What is being asked:
Please quote exactly the lines below from the line containing "Инфракрасные одеяла, штаны, сауны" to the line containing "Портативные устройства", both lines included, and nothing else.

Records from a collection
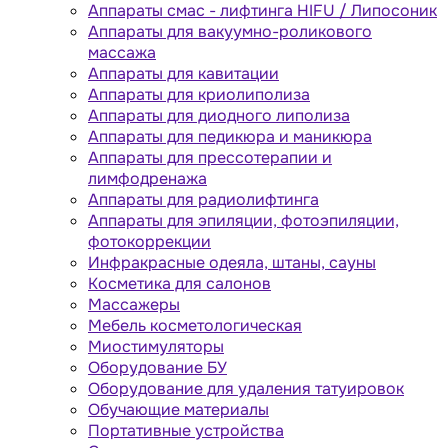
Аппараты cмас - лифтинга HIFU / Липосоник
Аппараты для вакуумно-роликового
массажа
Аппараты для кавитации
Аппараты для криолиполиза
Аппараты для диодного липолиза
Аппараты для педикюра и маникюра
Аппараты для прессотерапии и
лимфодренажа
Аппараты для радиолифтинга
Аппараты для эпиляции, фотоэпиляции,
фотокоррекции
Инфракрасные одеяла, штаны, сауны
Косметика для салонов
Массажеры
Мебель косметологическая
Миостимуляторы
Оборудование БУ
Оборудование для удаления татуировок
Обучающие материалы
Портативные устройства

* * *

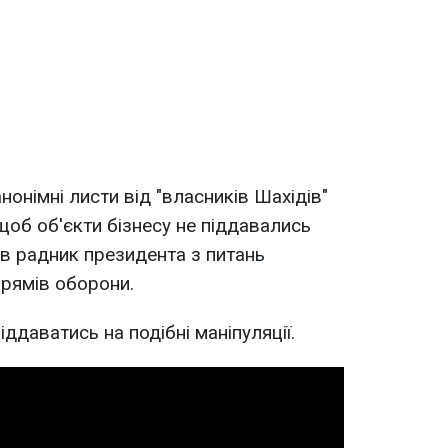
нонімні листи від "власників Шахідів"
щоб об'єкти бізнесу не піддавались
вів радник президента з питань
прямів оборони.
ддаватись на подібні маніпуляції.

---

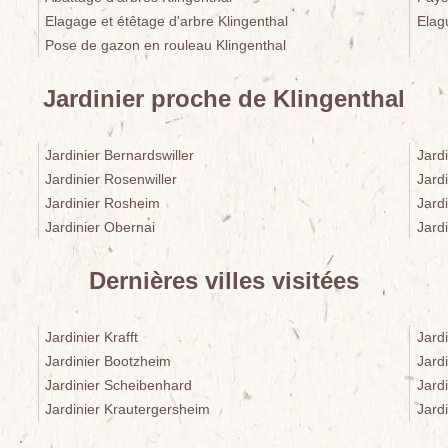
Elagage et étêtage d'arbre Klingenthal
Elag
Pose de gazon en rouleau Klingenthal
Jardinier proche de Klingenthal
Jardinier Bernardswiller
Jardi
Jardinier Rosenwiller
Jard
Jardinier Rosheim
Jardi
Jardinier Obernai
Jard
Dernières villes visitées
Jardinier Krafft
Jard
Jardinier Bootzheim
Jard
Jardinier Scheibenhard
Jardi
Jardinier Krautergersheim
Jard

Written reply:
Инфракрасные одеяла, штаны, сауны
Косметика для салонов
Массажеры
Мебель косметологическая
Миостимуляторы
Оборудование БУ
Оборудование для удаления татуировок
Обучающие материалы
Портативные устройства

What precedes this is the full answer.